Post: | Marshall Chair |
Body: | French Language and Literature |
Incumbent: | Michael Syrotinski[1] |
Incumbentsince: | 8 January 2013 |
Precursor: | Marshall Chair of Modern Romance Languages |
Formation: | 1917 |
First: | Charles Martin |
Notable: | Austin Gill |
The Marshall Chair of French Language and Literature is one of two established chairs in French at the University of Glasgow, the other being the Stevenson Chair which is not currently occupied. It was established in 1917 as the Marshall Chair of Modern Romance Language from a lectureship instituted in 1895, and had its title changed in 1966.[2]

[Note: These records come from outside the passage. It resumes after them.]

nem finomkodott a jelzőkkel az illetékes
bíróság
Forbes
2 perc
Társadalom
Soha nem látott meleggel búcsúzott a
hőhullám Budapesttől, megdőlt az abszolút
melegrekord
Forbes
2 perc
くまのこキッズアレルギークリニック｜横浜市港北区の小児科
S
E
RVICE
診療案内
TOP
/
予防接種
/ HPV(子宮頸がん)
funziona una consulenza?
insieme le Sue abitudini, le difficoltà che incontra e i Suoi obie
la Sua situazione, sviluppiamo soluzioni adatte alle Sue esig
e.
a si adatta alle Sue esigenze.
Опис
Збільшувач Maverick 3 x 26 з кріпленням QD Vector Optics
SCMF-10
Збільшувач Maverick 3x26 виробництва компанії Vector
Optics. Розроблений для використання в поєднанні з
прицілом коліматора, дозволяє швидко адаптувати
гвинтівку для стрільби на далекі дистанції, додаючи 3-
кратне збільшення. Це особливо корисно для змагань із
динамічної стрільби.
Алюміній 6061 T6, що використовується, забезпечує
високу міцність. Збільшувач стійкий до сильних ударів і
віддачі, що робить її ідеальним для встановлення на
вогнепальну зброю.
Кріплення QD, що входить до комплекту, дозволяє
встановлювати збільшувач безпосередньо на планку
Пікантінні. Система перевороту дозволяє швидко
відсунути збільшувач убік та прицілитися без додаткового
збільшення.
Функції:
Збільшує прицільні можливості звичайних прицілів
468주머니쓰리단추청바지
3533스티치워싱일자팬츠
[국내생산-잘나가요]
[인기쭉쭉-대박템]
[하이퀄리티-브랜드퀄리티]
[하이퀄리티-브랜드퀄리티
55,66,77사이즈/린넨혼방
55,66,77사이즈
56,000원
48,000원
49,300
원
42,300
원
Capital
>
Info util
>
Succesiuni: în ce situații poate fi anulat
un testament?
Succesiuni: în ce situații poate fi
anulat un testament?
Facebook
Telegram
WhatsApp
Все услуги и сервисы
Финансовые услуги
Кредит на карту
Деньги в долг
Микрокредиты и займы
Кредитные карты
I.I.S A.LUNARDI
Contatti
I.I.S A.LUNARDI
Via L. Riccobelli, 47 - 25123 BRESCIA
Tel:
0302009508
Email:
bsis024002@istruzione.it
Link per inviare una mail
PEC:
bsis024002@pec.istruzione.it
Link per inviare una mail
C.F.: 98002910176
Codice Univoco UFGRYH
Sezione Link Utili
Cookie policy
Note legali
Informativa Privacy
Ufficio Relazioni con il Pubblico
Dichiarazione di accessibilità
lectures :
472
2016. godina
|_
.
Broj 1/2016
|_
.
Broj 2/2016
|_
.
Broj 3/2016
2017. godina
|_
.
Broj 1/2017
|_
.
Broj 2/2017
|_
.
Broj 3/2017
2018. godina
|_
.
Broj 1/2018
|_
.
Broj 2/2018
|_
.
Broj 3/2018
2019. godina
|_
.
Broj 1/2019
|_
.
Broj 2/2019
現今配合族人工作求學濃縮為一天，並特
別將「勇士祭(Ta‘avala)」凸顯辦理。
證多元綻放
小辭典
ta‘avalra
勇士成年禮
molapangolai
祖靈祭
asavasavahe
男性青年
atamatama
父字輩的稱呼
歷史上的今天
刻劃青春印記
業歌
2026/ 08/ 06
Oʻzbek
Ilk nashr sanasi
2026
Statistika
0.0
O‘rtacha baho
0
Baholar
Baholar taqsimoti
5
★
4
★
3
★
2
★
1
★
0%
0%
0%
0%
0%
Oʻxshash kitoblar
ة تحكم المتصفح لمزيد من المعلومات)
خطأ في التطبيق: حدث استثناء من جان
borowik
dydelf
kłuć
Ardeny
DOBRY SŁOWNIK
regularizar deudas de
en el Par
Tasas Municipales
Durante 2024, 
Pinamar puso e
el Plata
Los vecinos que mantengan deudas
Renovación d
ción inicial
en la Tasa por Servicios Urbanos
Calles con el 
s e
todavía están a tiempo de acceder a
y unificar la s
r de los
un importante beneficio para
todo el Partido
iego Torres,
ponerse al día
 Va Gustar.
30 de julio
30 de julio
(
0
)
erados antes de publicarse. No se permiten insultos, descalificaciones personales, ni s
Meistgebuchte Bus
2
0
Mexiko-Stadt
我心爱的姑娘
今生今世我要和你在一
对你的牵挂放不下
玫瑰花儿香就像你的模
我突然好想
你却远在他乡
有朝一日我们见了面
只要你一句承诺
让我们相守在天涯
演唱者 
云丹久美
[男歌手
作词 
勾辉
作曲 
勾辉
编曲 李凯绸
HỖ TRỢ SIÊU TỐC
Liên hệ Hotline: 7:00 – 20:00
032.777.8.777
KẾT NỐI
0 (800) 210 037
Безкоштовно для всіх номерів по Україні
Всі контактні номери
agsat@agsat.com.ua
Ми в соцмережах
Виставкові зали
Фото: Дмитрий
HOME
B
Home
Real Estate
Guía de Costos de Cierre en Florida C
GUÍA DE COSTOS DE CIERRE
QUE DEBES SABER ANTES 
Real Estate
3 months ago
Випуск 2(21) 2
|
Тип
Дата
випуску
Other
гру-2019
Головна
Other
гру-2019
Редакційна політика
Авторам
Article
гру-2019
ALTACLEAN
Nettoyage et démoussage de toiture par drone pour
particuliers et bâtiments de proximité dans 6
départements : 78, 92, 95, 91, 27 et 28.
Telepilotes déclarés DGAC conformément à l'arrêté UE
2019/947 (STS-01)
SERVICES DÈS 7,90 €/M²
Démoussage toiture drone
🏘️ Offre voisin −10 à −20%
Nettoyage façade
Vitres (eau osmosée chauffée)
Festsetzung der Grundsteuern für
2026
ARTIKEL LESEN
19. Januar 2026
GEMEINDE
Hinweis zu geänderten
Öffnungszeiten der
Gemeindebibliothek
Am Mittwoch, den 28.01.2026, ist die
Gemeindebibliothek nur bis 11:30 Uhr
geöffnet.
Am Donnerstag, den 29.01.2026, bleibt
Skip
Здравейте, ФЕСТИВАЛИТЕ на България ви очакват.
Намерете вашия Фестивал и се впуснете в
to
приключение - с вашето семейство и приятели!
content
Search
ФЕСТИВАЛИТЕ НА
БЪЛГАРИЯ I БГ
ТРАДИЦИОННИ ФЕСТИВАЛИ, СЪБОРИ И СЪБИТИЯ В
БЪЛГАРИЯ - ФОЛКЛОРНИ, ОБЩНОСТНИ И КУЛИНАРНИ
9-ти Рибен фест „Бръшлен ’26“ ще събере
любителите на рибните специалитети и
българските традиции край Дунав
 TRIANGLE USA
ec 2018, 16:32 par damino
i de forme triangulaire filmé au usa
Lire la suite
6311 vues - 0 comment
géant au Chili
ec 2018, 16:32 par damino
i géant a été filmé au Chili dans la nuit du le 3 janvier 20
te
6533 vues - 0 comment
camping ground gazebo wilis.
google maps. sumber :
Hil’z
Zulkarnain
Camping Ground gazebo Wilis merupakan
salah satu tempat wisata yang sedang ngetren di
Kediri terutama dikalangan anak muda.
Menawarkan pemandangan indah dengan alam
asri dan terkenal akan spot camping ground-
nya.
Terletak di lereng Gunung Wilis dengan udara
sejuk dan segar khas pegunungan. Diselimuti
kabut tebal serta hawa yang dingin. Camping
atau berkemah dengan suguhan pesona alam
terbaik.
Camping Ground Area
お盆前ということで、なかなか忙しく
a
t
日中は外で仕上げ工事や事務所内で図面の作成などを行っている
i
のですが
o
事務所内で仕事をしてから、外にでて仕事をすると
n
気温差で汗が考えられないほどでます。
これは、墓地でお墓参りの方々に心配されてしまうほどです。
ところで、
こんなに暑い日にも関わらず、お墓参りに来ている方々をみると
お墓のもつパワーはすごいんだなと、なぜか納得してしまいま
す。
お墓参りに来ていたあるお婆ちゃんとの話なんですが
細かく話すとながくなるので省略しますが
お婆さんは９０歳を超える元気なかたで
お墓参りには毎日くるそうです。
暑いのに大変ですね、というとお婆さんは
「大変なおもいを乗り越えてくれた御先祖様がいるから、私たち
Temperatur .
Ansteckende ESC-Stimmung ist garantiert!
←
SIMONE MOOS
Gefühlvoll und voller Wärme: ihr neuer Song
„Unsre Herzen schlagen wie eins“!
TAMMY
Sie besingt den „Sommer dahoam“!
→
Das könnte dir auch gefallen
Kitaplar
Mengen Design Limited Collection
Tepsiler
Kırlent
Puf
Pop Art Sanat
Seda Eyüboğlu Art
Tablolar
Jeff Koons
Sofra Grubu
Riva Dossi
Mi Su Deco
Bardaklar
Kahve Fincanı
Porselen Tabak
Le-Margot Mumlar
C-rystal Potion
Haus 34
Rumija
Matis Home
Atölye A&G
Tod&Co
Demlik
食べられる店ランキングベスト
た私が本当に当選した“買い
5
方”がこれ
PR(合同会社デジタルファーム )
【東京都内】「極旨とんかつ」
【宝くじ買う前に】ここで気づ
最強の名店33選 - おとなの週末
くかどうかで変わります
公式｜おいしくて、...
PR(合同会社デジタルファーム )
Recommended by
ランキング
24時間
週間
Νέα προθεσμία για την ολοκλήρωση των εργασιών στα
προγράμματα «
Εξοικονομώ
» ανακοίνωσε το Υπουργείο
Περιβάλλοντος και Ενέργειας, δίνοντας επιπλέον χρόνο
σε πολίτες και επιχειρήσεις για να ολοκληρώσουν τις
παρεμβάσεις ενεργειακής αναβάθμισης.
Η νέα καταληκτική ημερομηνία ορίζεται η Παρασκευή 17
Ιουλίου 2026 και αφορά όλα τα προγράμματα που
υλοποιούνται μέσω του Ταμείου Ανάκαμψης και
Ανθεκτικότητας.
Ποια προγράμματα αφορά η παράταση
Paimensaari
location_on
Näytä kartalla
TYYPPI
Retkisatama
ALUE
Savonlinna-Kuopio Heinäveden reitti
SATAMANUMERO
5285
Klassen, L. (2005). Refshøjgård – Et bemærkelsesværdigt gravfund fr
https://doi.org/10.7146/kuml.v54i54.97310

Robert Marshall, after whom the chair is named, owned the Grangehill Estate near Beith, Ayrshire, and left it to the university in his will to assist with the foundation of a chair in modern languages.[3] He died in 1912. His legacy was combined with that of James Clason-Harvie of Brownlie[4] and others to endow the existing lectureship, created as a chair in 1917.[2]
In 1919, the Marshall Lecturer in French, Charles Martin, became the first Marshall Professor.[5] He was succeeded in 1937 by Alan Boase, a graduate of Oxford, Cambridge and the Sorbonne, and an authority on influential French Renaissance writer Michel de Montaigne. He was made an Officer of the Legion of Honour by the French government and in 1979 won the Prix du Rayonnement de la Langue Française, awarded by the Académie française.[6] Under his leadership, the department grew into one of the largest and most dynamic in Britain.[6] Boase retired in 1966 and died in 1982.
Boase was followed in 1966 by Austin Gill, a Fellow of Magdalen College, Oxford who had previously been the British Council's Representative in North Africa and Director of the British Institute in Paris, and had been awarded a CBE in 1955.[7] Gill was a specialist in French literature of the 19th century and particularly the work of symbolist poet Stéphane Mallarmé. He retired from the chair in 1971 to focus on this research, being succeeded by Henry Barnwell, and died in 1990.[7]
In 1980, Colin Smethurst was appointed to the chair from the University of Liverpool.[8] He was made an Officier dans l'Ordre des Palmes académiques, the second of three grades of that Order. Smethurst retired in 1998 and Noël Peacock was appointed to the chair, holding it until his own retirement in 2010.[9]